Aquí yacen mi bisabuela Concepción Chavarria de Lemus, mi tío político Rodrigo Monzón y una tía bebé Estela Lemus. De nuevo mi papá siguió con especial esmero las instrucciones de su mamá y su tía. Su deber era adornar correctamente cada tumba. Observando mi entorno, llegaban a mi otros recuerdos de cuando solíamos visitar este cementerio junto a mis otros abuelitos. La atracción mayor del lugar era ver a los peces, pavos reales y, si mi memoria no me engaña, unos cisnes. El sábado casi nadie le puso atención a la fauna que estaba alrededor del estanque. Era más entretenido volar barriletes. Y cómo no, si el viento también quería jugar con ellos. Creo que si me hubiera dejado, hubiera podido también irme volando. Me faltaba la sombrilla pero tal vez si me colgaba de un barrilete entonces podría elevarme del suelo y… Preferí no ilusionarme tanto, contestar la llamada en mi celular y en cierta forma, aferrarme a este cable a tierra.
Frente a Estela, mi abuela vuelve a contar que ese nombre nunca le gustó pero que mi abuelito se adelantó al irla a inscribir al registro civil y, como a él sí le gustaba Estela, aprovechó la ausencia materna. Mi tía murió al poco tiempo de nacer, es un angelito.
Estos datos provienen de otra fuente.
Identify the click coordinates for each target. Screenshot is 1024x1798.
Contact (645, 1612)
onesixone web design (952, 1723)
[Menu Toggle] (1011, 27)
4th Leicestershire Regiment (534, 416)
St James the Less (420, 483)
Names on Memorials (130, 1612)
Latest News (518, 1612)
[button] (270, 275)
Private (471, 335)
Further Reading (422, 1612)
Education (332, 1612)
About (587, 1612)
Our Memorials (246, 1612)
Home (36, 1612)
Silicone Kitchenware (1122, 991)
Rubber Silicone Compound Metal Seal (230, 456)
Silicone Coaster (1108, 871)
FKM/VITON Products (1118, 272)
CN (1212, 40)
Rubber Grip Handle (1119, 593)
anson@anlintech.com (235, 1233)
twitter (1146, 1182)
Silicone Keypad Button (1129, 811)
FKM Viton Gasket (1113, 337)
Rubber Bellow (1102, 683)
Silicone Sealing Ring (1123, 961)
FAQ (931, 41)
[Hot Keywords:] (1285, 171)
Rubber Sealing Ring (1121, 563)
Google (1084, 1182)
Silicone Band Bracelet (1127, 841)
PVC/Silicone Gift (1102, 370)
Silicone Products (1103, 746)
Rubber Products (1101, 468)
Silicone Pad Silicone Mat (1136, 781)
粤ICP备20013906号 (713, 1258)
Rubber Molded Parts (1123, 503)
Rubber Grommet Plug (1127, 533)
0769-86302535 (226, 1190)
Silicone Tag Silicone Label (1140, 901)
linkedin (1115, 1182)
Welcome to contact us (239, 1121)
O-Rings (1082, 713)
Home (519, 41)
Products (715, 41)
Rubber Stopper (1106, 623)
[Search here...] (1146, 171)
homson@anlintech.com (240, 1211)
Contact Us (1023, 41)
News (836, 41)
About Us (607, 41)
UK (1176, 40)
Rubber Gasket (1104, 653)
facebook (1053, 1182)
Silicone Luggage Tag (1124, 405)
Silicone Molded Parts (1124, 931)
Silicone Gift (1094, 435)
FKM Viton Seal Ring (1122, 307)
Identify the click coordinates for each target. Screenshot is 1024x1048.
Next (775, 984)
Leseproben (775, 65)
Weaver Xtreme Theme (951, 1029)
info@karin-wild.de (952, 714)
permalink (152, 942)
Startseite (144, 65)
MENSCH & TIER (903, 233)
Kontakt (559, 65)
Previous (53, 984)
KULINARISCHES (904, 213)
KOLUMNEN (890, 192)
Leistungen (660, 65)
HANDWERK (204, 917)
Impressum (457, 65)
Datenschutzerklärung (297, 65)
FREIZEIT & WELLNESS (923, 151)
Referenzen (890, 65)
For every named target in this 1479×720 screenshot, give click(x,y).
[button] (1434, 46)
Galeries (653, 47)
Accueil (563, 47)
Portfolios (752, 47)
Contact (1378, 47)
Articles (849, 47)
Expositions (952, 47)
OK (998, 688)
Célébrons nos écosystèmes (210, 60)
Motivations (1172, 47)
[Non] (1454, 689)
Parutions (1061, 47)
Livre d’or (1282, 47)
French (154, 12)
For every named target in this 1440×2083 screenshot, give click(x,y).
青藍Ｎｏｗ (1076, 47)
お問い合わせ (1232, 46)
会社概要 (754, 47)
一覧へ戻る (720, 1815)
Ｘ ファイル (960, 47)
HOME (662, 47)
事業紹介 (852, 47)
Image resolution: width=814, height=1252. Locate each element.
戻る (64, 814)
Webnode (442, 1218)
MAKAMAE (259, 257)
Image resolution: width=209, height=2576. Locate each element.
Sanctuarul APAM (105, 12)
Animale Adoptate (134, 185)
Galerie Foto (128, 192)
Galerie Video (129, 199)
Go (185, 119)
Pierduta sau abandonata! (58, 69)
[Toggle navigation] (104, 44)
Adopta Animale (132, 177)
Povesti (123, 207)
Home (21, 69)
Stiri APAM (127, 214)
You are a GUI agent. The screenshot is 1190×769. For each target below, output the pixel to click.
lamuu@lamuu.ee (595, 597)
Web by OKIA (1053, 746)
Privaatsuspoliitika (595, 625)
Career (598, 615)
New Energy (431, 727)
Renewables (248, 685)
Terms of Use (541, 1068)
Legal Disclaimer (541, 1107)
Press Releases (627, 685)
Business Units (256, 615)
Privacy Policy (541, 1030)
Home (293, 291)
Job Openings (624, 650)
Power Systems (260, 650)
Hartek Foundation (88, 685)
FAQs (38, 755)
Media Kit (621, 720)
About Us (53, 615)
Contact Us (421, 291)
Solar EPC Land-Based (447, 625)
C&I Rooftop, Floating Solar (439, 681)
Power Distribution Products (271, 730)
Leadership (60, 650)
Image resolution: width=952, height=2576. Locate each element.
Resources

La visita a los camposantos estaba por terminar. Mi tía abuela Mari bromeba conmigo porque mi papá iba manejando mi carro. Había llegado la mitad de la jornada porque luego iría a reunirme con la familia de mi mamá para celebrar el cumpleaños 69 de mi abuelo «Papá Rodolfo», a la vez que saborearía el fiambre de mi abuela Isabel.
En el inconsciente continuaba creciendo una extraña sensación de sosiego y gozo. Es similar a los momentos en que sentís que el pecho está a punto de estallar. Una alegría intensa podría rebalsarte. Sólo me he sentido así en retiros o en la misa, cuando es la Consagración. Entonces, escucho una suave voz; quizá un presentimiento: Todo estará bien… No estás sola.